Monday, June 11, 2007
Last Friday I attended a day’s worth of events at the Assembly of World-Wide Partners of the Christian Reformed Church in North America. I was volunteering to write up summaries of some of the elements of the conference. I was assigned three items: the Friday morning plenary address by Ruth Padilla deBorst, “Together in Missions in the 21st Century”; the Friday workshop sessions on “Christian Education in Ministry”; and the Friday evening plenary address by WARC general secretary Rev. Setri Nyomi, “Partnering in a Global Context: Principles and Patterns that will Shape Us.”

In a series of posts through this week, I’m going to add my reflections and analysis to these summaries. Before I get to those events in particular, however, I want to say a little bit about how Friday morning opened.

Before Ruth Padilla deBorst gave her talk, two representatives from the Micah Challenge addressed the packed audience. First was Michael Smitheram, who is International Coordinator for the Micah Challenge. He introduced various folks attending the conference who are involved in the Micah Challenge’s work. He also provided a summary of what he thought the mission of the Micah Challenge was: “In the Micah Challenge, the body of Christ is finding its voice as a global constituency for the poor.” To be clear, by ”constituency" Smitheram means a political constituency. We’ll get back to that point a bit later.

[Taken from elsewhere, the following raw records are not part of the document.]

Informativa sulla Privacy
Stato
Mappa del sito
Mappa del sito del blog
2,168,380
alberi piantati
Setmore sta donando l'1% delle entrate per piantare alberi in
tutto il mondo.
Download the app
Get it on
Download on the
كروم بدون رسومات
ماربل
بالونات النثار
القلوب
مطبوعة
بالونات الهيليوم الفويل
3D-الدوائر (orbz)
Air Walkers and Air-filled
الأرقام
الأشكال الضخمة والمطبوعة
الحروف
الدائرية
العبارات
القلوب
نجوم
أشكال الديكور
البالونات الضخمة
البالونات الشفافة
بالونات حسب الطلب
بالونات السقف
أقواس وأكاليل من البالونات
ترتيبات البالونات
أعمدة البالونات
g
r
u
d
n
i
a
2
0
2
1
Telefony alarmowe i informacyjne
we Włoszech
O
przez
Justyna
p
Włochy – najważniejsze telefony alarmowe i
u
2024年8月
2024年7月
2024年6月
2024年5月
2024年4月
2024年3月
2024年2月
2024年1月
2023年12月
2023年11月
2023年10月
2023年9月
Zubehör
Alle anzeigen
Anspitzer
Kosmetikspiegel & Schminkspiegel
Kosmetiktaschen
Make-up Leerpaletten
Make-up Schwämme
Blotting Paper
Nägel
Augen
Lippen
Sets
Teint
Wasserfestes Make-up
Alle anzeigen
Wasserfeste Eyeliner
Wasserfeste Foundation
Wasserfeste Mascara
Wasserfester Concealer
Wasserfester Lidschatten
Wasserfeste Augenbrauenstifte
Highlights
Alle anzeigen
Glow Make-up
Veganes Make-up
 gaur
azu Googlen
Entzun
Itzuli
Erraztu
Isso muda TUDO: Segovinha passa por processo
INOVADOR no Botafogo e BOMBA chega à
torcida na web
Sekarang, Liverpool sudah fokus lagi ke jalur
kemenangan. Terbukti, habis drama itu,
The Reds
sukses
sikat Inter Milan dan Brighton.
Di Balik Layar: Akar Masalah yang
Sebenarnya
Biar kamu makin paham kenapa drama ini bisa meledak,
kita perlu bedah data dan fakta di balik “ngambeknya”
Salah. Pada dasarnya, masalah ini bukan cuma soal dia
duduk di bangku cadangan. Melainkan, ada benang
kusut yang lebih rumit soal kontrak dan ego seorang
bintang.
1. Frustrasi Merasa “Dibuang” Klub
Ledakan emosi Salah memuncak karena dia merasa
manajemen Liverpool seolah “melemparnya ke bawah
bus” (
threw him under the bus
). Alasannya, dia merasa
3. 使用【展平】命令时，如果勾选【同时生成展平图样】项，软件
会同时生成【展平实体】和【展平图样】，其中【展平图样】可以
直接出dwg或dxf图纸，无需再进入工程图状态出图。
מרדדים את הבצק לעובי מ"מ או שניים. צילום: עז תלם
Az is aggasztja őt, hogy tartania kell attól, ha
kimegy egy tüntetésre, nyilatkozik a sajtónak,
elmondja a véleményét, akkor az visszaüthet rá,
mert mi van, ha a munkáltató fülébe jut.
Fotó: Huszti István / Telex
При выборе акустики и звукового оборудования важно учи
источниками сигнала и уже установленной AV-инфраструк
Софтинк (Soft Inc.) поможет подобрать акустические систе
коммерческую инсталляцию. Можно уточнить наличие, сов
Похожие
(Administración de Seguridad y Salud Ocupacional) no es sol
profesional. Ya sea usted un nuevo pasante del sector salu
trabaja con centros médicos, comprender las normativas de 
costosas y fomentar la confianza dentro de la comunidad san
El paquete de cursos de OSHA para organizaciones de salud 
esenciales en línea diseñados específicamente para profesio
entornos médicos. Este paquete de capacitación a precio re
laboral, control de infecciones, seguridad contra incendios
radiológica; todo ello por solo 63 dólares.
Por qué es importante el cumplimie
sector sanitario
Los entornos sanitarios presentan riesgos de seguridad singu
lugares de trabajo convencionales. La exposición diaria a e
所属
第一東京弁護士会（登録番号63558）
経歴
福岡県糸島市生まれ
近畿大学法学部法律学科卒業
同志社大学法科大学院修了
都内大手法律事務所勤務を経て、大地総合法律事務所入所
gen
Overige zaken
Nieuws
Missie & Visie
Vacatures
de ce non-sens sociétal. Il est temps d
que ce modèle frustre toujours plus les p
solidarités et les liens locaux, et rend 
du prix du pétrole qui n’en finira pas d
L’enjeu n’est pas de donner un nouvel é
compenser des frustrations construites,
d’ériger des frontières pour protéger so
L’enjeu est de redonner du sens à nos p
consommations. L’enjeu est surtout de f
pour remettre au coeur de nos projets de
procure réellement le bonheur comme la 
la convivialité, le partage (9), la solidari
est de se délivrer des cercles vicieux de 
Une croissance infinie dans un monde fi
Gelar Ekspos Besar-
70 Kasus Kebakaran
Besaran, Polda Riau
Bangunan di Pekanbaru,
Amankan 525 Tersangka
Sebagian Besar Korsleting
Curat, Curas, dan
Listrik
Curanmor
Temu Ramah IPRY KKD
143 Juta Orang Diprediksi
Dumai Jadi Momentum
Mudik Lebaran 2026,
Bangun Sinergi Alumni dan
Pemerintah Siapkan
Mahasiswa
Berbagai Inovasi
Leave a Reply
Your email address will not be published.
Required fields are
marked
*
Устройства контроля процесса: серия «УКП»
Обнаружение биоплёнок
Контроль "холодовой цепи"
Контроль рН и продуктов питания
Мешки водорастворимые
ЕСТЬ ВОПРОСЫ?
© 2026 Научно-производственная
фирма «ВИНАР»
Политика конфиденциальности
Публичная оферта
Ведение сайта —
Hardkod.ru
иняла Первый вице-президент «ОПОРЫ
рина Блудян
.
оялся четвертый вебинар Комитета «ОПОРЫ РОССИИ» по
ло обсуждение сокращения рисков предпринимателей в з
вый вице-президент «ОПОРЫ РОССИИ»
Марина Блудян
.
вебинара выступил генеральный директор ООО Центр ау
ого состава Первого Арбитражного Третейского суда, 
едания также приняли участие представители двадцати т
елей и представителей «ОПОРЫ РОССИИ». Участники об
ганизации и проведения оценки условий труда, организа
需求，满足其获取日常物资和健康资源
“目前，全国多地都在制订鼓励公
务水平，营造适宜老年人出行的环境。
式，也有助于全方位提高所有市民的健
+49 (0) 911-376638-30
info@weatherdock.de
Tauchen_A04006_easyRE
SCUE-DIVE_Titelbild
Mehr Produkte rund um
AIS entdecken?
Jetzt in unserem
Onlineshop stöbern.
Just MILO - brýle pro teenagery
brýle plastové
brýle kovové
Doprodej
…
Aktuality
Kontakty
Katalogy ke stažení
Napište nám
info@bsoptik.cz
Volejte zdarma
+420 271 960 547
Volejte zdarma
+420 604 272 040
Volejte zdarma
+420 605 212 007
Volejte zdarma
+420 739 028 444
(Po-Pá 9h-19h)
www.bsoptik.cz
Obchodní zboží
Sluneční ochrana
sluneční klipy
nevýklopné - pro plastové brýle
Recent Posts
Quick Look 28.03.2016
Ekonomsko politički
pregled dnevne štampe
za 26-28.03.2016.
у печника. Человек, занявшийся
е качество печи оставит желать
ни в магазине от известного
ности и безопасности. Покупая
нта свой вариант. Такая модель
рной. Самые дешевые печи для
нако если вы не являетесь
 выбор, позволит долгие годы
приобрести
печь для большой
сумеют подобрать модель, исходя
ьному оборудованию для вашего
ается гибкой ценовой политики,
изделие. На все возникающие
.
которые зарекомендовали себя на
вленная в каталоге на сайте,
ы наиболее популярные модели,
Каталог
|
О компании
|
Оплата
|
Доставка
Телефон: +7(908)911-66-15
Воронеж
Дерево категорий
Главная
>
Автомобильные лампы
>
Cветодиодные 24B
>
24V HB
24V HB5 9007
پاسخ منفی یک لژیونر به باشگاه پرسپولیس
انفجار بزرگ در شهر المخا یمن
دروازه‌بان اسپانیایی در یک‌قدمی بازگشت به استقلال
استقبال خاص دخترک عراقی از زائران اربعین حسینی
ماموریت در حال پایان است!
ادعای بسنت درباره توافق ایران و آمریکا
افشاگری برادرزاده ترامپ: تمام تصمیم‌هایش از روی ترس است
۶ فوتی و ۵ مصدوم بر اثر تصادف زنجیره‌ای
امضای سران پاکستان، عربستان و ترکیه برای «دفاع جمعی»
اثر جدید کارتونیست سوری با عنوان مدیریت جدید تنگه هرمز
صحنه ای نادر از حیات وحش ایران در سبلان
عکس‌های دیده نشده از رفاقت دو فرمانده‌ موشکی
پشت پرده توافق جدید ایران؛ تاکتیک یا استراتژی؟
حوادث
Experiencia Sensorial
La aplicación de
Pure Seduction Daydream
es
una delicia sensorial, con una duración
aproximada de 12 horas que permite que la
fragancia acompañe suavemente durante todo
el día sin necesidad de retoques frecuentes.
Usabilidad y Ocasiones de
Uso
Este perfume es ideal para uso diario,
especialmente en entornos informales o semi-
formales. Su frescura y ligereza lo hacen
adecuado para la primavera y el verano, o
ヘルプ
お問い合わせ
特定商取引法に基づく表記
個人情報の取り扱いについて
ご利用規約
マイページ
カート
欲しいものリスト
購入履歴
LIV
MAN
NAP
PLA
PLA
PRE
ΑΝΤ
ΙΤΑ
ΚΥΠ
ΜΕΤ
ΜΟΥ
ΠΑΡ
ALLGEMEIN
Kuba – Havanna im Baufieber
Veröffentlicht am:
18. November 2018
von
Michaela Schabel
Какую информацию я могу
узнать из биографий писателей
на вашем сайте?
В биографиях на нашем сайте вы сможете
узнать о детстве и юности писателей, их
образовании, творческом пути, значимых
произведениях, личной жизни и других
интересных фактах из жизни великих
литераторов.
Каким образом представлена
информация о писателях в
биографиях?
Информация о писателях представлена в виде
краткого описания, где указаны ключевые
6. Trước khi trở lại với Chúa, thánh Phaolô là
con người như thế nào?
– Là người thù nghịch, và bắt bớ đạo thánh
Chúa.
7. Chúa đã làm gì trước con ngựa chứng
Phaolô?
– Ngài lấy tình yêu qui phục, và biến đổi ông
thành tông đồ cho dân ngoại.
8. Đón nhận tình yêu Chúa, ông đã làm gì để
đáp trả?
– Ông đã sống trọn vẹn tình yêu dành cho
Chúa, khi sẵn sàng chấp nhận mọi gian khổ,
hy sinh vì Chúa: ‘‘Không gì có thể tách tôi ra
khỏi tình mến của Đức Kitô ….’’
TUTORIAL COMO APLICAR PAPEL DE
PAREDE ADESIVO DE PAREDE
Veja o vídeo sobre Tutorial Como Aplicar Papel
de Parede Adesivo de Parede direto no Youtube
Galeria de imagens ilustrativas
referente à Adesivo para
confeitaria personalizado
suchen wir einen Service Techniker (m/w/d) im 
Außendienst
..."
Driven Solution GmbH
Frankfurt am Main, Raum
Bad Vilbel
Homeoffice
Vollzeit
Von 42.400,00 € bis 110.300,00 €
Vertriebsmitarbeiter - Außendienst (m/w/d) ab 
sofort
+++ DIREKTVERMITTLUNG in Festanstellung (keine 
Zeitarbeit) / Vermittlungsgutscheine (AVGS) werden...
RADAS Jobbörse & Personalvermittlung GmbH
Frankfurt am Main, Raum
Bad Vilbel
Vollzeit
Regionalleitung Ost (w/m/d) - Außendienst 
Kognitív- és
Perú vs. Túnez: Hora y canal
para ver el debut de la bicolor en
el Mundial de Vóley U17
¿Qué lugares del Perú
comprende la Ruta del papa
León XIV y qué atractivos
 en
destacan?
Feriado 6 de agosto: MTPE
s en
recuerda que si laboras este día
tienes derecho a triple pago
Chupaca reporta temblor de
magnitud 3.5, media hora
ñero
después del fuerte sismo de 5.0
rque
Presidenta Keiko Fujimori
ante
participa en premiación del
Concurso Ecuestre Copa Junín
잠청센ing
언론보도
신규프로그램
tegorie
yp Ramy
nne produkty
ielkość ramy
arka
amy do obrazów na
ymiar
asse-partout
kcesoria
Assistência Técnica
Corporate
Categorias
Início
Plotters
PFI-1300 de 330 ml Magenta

The second representative of the Micah Challenge was Rev. Joel Edwards, President of the Evangelical Alliance (UK) and International Chair of the Micah Challenge. Rev. Edwards discussed three “miracles” in the fight against global poverty:
  1. Jubilee 2000, a historic “miracle,” in which God galvanized the world to engage poverty, with the church at the epicenter.
  2. Governments pledging to halve absolute poverty (MDGs)
  3. The Micah Challenge.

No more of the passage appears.